Note that the existing "--with-icu-path" option is not removed from
configure, but may not be used alongside the new option.

Wiki changes have already been made on
 https://github.com/joyent/node/wiki/Installation
and a new page created at
 https://github.com/joyent/node/wiki/Intl
(marked as provisional until this change lands.)

Summary of changes:

* README.md : doc updates

* .gitignore : added "deps/icu" as this is the location where ICU is
  unpacked to.

* Makefile : added the tools/icu/* files to cpplint, but excluded a
  problematic file.

* configure : added the "--with-intl" option mentioned above.
  Calculate at config time the list of ICU source files to use and data
  packaging options.

* node.gyp : add the new files src/node_i18n.cc/.h as well as ICU
  linkage.

* src/node.cc : add call into
  node::i18n::InitializeICUDirectory(icu_data_dir) as well as new
  --icu-data-dir option and NODE_ICU_DATA env variable to configure ICU
  data loading. This loading is only relevant in the "small"
  configuration.

* src/node_i18n.cc : new source file for the above Initialize..
  function, to setup ICU as needed.

* tools/icu : new directory with some tools needed for this build.

* tools/icu/icu-generic.gyp : new .gyp file that builds ICU in some new
  ways, both on unix/mac and windows.

* tools/icu/icu-system.gyp : new .gyp file to build node against a
  pkg-config detected ICU.

* tools/icu/icu_small.json : new config file for the "English-only" small
  build.

* tools/icu/icutrim.py : new tool for trimming down ICU data. Reads the
  above .json file.

* tools/icu/iculslocs.cc : new tool for repairing ICU data manifests
  after trim operation.

* tools/icu/no-op.cc : dummy file to force .gyp into using a C++ linker.

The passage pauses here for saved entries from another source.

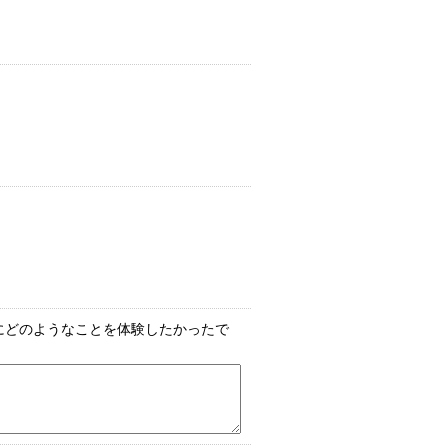
にどのようなことを体験したかったで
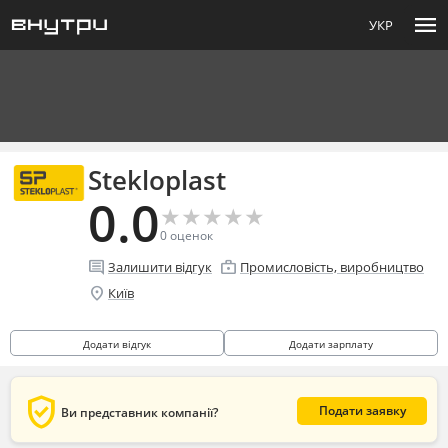
menu
УКР
Stekloplast
0.0
★
★
★
★
★
★
★
★
★
★
0
оценок
comment
enterprise
Залишити відгук
Промисловість, виробництво
location_on
Київ
Додати відгук
Додати зарплату
verified_user
Подати заявку
Ви представник компанії?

* vcbuild.bat : added small-icu and full-icu options, to call into
  configure.

* Fixed toolset dependencies, see
  https://github.com/joyent/node/pull/7719#issuecomment-54641687

Note that because of a bug in gyp {CC,CXX}_host must also be set.
Otherwise gcc/g++ will be used by default for part of the build.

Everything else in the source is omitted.